**WHAT YOU NEED TO DO:** Omit the pictures and copy the entries exactly.

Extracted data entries
····················

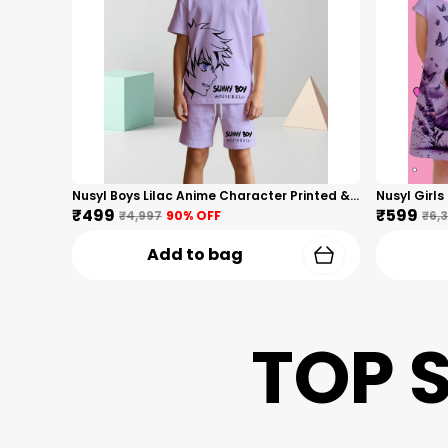
Nusyl Boys Lilac Anime Character Printed & Sunny Boy Text Printed Cotton Blend Relaxed T Shirts And Shorts With Side Pockets Oversized Length T Shirts And Shorts Knee Length
₹499
₹599
₹4,997
90
% OFF
₹6,
Add to bag
TOP 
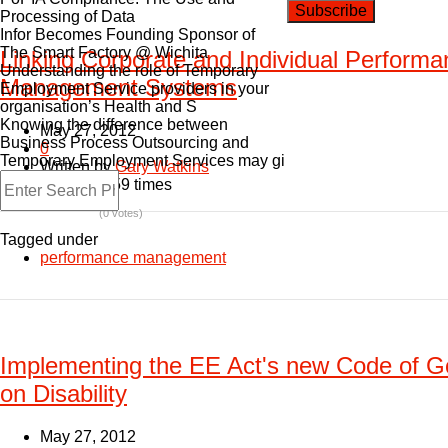
Processing of Data
Infor Becomes Founding Sponsor of
The Smart Factory @ Wichita
Linking Corporate and Individual Perform
Understanding the role of Temporary
Management Systems
Employment Service providers in your
organisation’s Health and S
Knowing the difference between
May 27, 2012
Business Process Outsourcing and
0
Temporary Employment Services may gi
Written by
Gary Watkins
Read: 11159 times
(0 votes)
Tagged under
performance management
Implementing the EE Act's new Code of G
on Disability
May 27, 2012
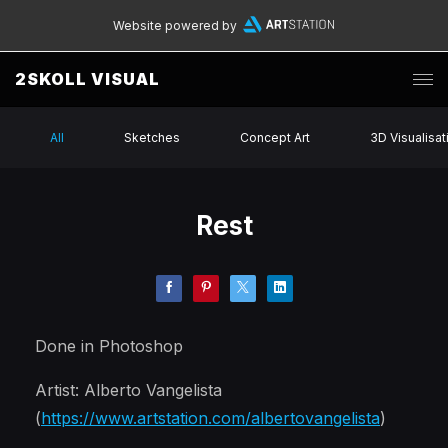
Website powered by
2SKOLL VISUAL
All
Sketches
Concept Art
3D Visualisat
Rest
Done in Photoshop
Artist: Alberto Vangelista
(
https://www.artstation.com/albertovangelista
)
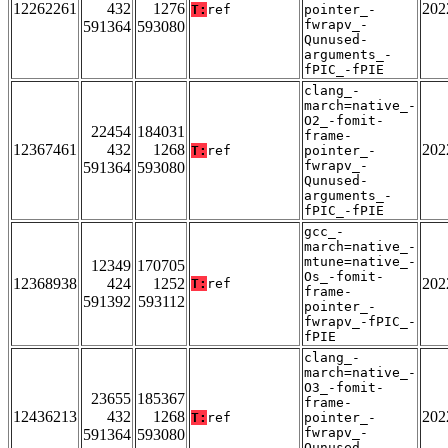
12262261
432
1276
202
T:
ref
pointer_-
fwrapv_-
591364
593080
Qunused-
arguments_-
fPIC_-fPIE
clang_-
march=native_-
O2_-fomit-
22454
184031
frame-
12367461
432
1268
202
T:
ref
pointer_-
fwrapv_-
591364
593080
Qunused-
arguments_-
fPIC_-fPIE
gcc_-
march=native_-
mtune=native_-
12349
170705
Os_-fomit-
12368938
424
1252
202
T:
ref
frame-
591392
593112
pointer_-
fwrapv_-fPIC_-
fPIE
clang_-
march=native_-
O3_-fomit-
23655
185367
frame-
12436213
432
1268
202
T:
ref
pointer_-
fwrapv_-
591364
593080
Qunused-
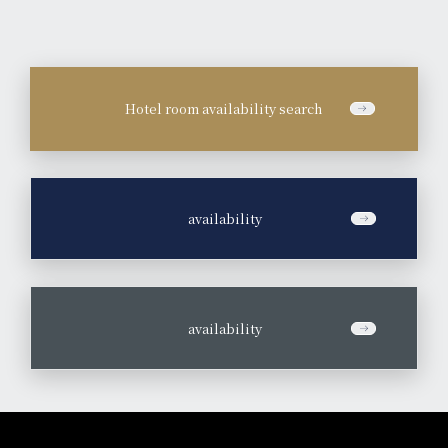
Hotel room availability search
​ ​
availability
​ ​
availability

····················

**RESPONSE:**
Nusyl Boys Lilac Anime Character Printed & Sunny Boy Text Printed Cotton Blend Relaxed T Shirts And Shorts With Side Pockets Oversized Length T Shirts And Shorts Knee Length
₹499
₹599
₹4,997
90
% OFF
₹6,
Add to bag
TOP 
Processing of Data
Infor Becomes Founding Sponsor of
The Smart Factory @ Wichita
Linking Corporate and Individual Perform
Understanding the role of Temporary
Management Systems
Employment Service providers in your
organisation’s Health and S
Knowing the difference between
May 27, 2012
Business Process Outsourcing and
0
Temporary Employment Services may gi
Written by
Gary Watkins
Read: 11159 times
(0 votes)
Tagged under
performance management
Implementing the EE Act's new Code of G
on Disability
May 27, 2012
Website powered by
2SKOLL VISUAL
All
Sketches
Concept Art
3D Visualisat
Rest
Done in Photoshop
Artist: Alberto Vangelista
(
https://www.artstation.com/albertovangelista
)
12262261
432
1276
202
T:
ref
pointer_-
fwrapv_-
591364
593080
Qunused-
arguments_-
fPIC_-fPIE
clang_-
march=native_-
O2_-fomit-
22454
184031
frame-
12367461
432
1268
202
T:
ref
pointer_-
fwrapv_-
591364
593080
Qunused-
arguments_-
fPIC_-fPIE
gcc_-
march=native_-
mtune=native_-
12349
170705
Os_-fomit-
12368938
424
1252
202
T:
ref
frame-
591392
593112
pointer_-
fwrapv_-fPIC_-
fPIE
clang_-
march=native_-
O3_-fomit-
23655
185367
frame-
12436213
432
1268
202
T:
ref
pointer_-
fwrapv_-
591364
593080
Qunused-
Hotel room availability search
​ ​
availability
​ ​
availability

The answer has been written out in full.